• **About this task**
Produce the listing below again, exactly as shown.

• **Exercise input**
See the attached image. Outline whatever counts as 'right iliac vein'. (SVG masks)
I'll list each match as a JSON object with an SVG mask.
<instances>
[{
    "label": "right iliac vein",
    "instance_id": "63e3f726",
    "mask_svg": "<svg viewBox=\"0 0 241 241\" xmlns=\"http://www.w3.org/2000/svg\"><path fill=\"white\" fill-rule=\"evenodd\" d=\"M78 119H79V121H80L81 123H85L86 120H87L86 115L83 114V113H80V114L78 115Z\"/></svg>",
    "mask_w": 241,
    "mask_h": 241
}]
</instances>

• **Answer to the exercise**
See the attached image. Outline whatever counts as 'right iliac vein'. (SVG masks)
I'll list each match as a JSON object with an SVG mask.
<instances>
[{
    "label": "right iliac vein",
    "instance_id": "63e3f726",
    "mask_svg": "<svg viewBox=\"0 0 241 241\" xmlns=\"http://www.w3.org/2000/svg\"><path fill=\"white\" fill-rule=\"evenodd\" d=\"M78 119H79V121H80L81 123H85L86 120H87L86 115L83 114V113H80V114L78 115Z\"/></svg>",
    "mask_w": 241,
    "mask_h": 241
}]
</instances>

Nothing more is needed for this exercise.